- [Exercise material]:
---*---

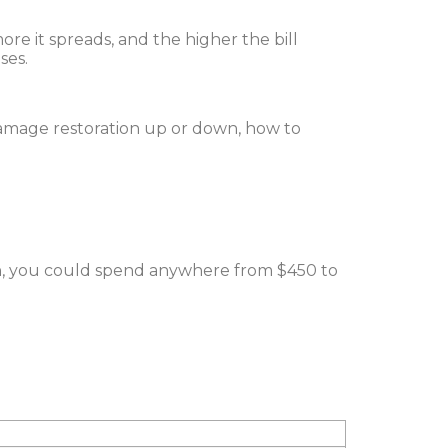
more it spreads, and the higher the bill
ses.
damage restoration up or down, how to
on, you could spend anywhere from $450 to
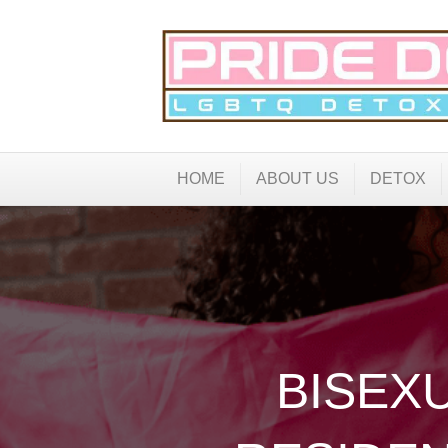
HOME
ABOUT US
DETOX
BISEX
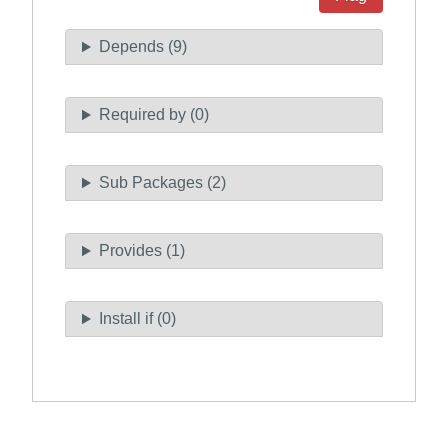
Depends (9)
Required by (0)
Sub Packages (2)
Provides (1)
Install if (0)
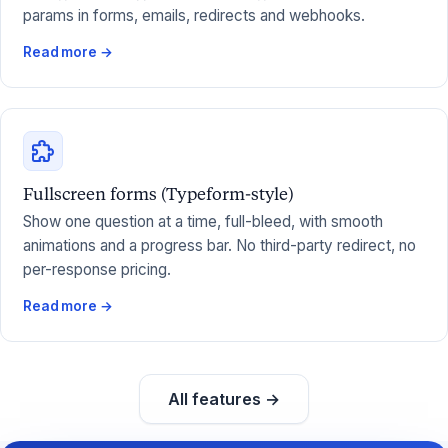
params in forms, emails, redirects and webhooks.
Read more →
Fullscreen forms (Typeform-style)
Show one question at a time, full-bleed, with smooth
animations and a progress bar. No third-party redirect, no
per-response pricing.
Read more →
All features →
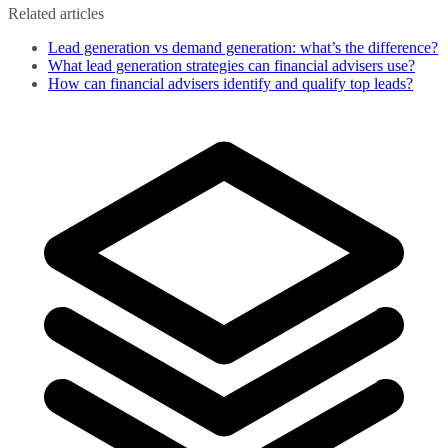
Related articles
Lead generation vs demand generation: what’s the difference?
What lead generation strategies can financial advisers use?
How can financial advisers identify and qualify top leads?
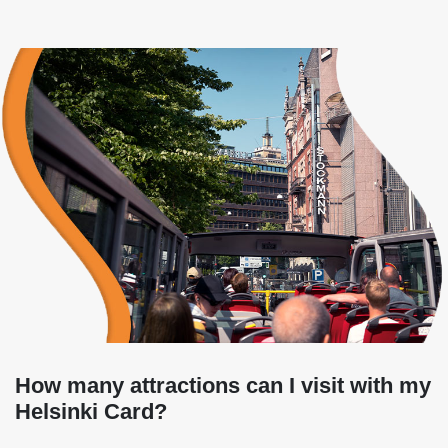
How many attractions can I visit with my
Helsinki Card?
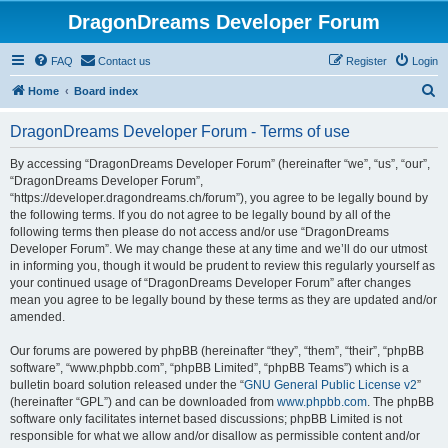
DragonDreams Developer Forum
FAQ
Contact us
Register
Login
S
Home
Board index
e
DragonDreams Developer Forum - Terms of use
a
r
By accessing “DragonDreams Developer Forum” (hereinafter “we”, “us”, “our”,
“DragonDreams Developer Forum”,
c
“https://developer.dragondreams.ch/forum”), you agree to be legally bound by
h
the following terms. If you do not agree to be legally bound by all of the
following terms then please do not access and/or use “DragonDreams
Developer Forum”. We may change these at any time and we’ll do our utmost
in informing you, though it would be prudent to review this regularly yourself as
your continued usage of “DragonDreams Developer Forum” after changes
mean you agree to be legally bound by these terms as they are updated and/or
amended.
Our forums are powered by phpBB (hereinafter “they”, “them”, “their”, “phpBB
software”, “www.phpbb.com”, “phpBB Limited”, “phpBB Teams”) which is a
bulletin board solution released under the “
GNU General Public License v2
”
(hereinafter “GPL”) and can be downloaded from
www.phpbb.com
. The phpBB
software only facilitates internet based discussions; phpBB Limited is not
responsible for what we allow and/or disallow as permissible content and/or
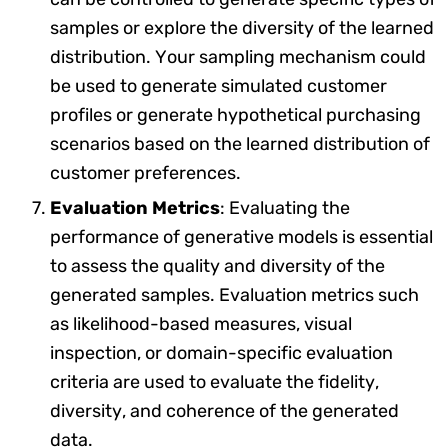
samples or explore the diversity of the learned
distribution. Your sampling mechanism could
be used to generate simulated customer
profiles or generate hypothetical purchasing
scenarios based on the learned distribution of
customer preferences.
Evaluation Metrics
: Evaluating the
performance of generative models is essential
to assess the quality and diversity of the
generated samples. Evaluation metrics such
as likelihood-based measures, visual
inspection, or domain-specific evaluation
criteria are used to evaluate the fidelity,
diversity, and coherence of the generated
data.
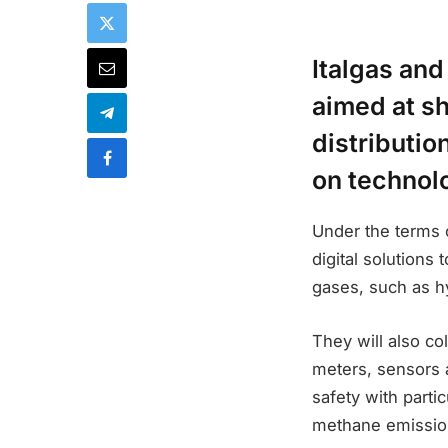
Italgas and
aimed at s
distributio
on technol
Under the terms 
digital solutions
gases, such as h
They will also co
meters, sensors a
safety with parti
methane emissio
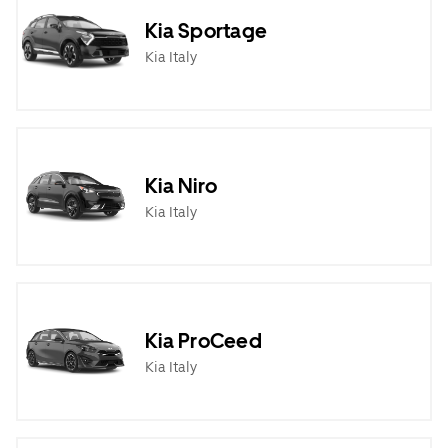
Kia Sportage
Kia Italy
Kia Niro
Kia Italy
Kia ProCeed
Kia Italy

---*---

- [Prompt]:
Copy out every line of the records that the string "could" appears in.

- [Completed exercise]:
on, you could spend anywhere from $450 to
distribution. Your sampling mechanism could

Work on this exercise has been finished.